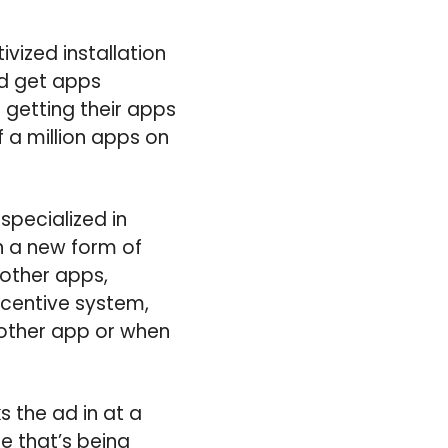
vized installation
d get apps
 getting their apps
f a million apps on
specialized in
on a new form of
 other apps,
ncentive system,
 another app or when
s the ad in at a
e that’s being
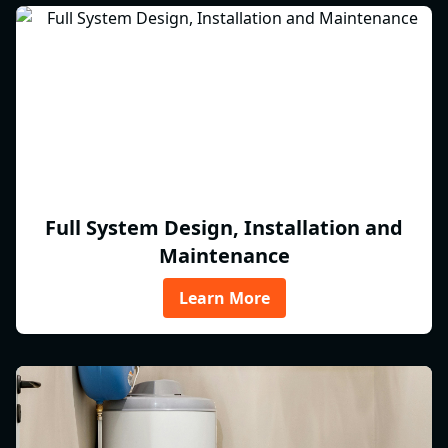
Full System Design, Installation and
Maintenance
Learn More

....

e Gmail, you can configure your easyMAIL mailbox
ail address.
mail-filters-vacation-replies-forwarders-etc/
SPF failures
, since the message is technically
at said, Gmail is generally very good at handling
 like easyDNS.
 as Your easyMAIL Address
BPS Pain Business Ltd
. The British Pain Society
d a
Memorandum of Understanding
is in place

....

### Activity
Look back at the data above. Transcribe exactly the lines starting at the line that contains "like easyDNS." and ending at the line that contains "is in place".

### Response to this exercise
 like easyDNS.
 as Your easyMAIL Address
BPS Pain Business Ltd
. The British Pain Society
d a
Memorandum of Understanding
is in place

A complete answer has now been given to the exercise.